* **The problem**
Whichever lines include the word "experience", copy them as they appear in the data.

Saved data entries:
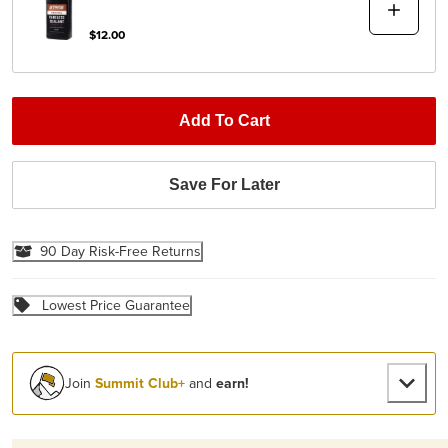
$12.00
Add To Cart
Save For Later
90 Day Risk-Free Returns
Lowest Price Guarantee
Join
Summit Club+
and
earn!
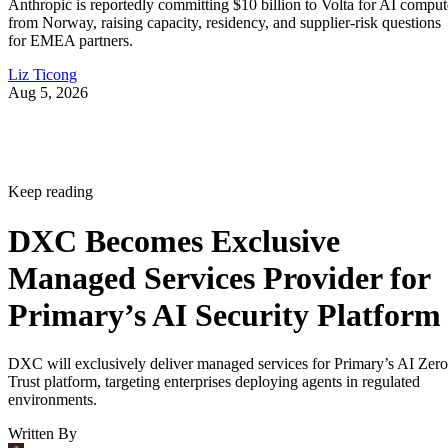
Anthropic is reportedly committing $10 billion to Volta for AI comput
from Norway, raising capacity, residency, and supplier-risk questions
for EMEA partners.
Liz Ticong
Aug 5, 2026
Keep reading
DXC Becomes Exclusive
Managed Services Provider for
Primary’s AI Security Platform
DXC will exclusively deliver managed services for Primary’s AI Zero
Trust platform, targeting enterprises deploying agents in regulated
environments.
Written By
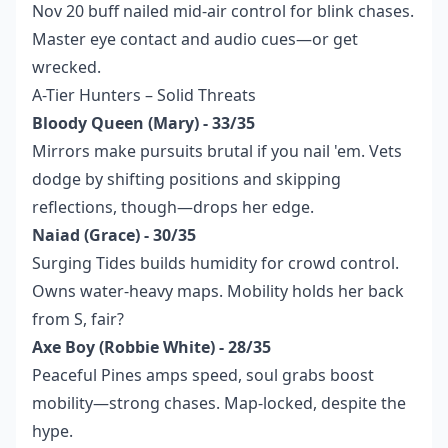
Nov 20 buff nailed mid-air control for blink chases.
Master eye contact and audio cues—or get
wrecked.
A-Tier Hunters – Solid Threats
Bloody Queen (Mary) - 33/35
Mirrors make pursuits brutal if you nail 'em. Vets
dodge by shifting positions and skipping
reflections, though—drops her edge.
Naiad (Grace) - 30/35
Surging Tides builds humidity for crowd control.
Owns water-heavy maps. Mobility holds her back
from S, fair?
Axe Boy (Robbie White) - 28/35
Peaceful Pines amps speed, soul grabs boost
mobility—strong chases. Map-locked, despite the
hype.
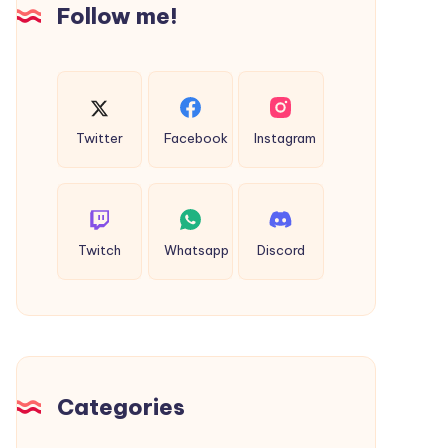
Follow me!
Twitter
Facebook
Instagram
Twitch
Whatsapp
Discord
Categories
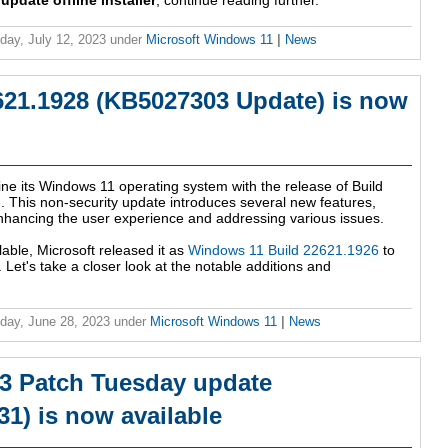
date offline installer
, continue reading further.
ay, July 12, 2023
under
Microsoft Windows 11
|
News
21.1928 (KB5027303 Update) is now
ne its Windows 11 operating system with the release of Build
This non-security update introduces several new features,
nhancing the user experience and addressing various issues.
lable, Microsoft released it as
Windows 11 Build 22621.1926
to
 Let's take a closer look at the notable additions and
ay, June 28, 2023
under
Microsoft Windows 11
|
News
3 Patch Tuesday update
1) is now available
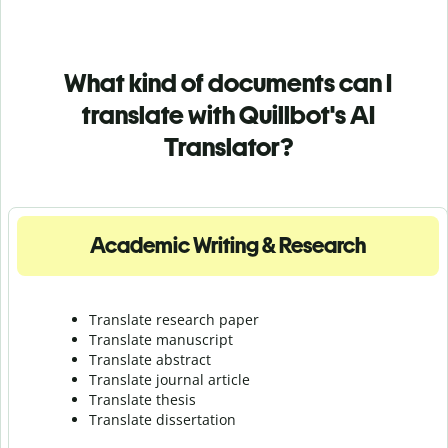
What kind of documents can I
translate with Quillbot's AI
Translator?
Academic Writing & Research
Translate research paper
Translate manuscript
Translate abstract
Translate journal article
Translate thesis
Translate dissertation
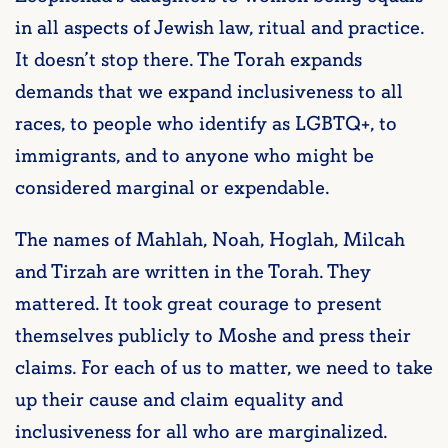
in all aspects of Jewish law, ritual and practice.
It doesn’t stop there. The Torah expands
demands that we expand inclusiveness to all
races, to people who identify as LGBTQ+, to
immigrants, and to anyone who might be
considered marginal or expendable.
The names of Mahlah, Noah, Hoglah, Milcah
and Tirzah are written in the Torah. They
mattered. It took great courage to present
themselves publicly to Moshe and press their
claims. For each of us to matter, we need to take
up their cause and claim equality and
inclusiveness for all who are marginalized.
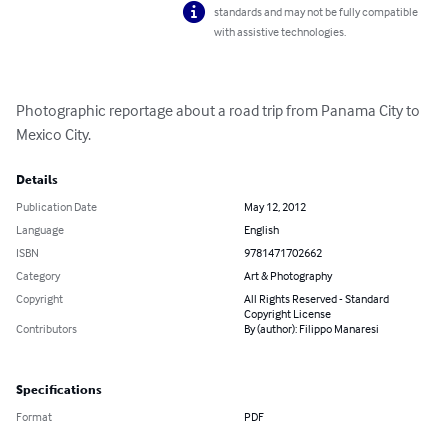
standards and may not be fully compatible
with assistive technologies.
Photographic reportage about a road trip from Panama City to 
Mexico City.
Details
Publication Date
May 12, 2012
Language
English
ISBN
9781471702662
Category
Art & Photography
Copyright
All Rights Reserved - Standard
Copyright License
Contributors
By (author): Filippo Manaresi
Specifications
Format
PDF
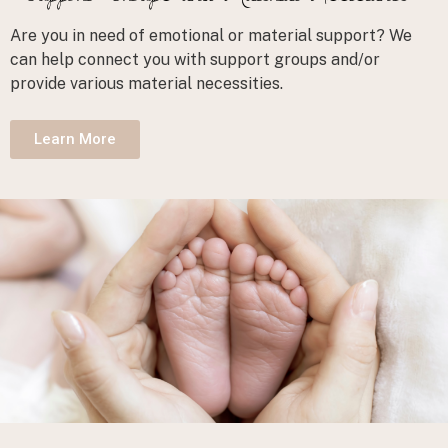
Are you in need of emotional or material support? We
can help connect you with support groups and/or
provide various material necessities.
Learn More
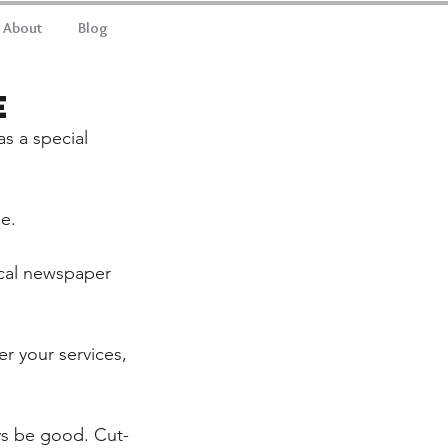
About
Blog
e
s a special 
e.
ocal newspaper 
r your services, 
ys be good. Cut-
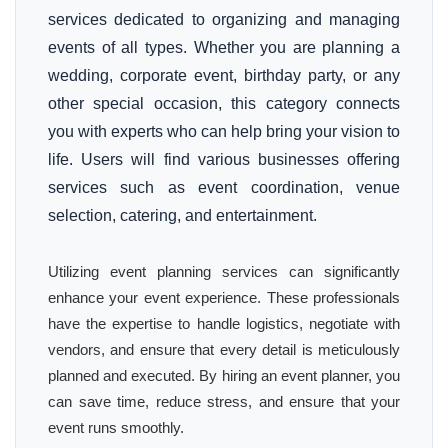
services dedicated to organizing and managing
events of all types. Whether you are planning a
wedding, corporate event, birthday party, or any
other special occasion, this category connects
you with experts who can help bring your vision to
life. Users will find various businesses offering
services such as event coordination, venue
selection, catering, and entertainment.
Utilizing event planning services can significantly
enhance your event experience. These professionals
have the expertise to handle logistics, negotiate with
vendors, and ensure that every detail is meticulously
planned and executed. By hiring an event planner, you
can save time, reduce stress, and ensure that your
event runs smoothly.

* **Result**
nhancing the user experience and addressing various issues.
enhance your event experience. These professionals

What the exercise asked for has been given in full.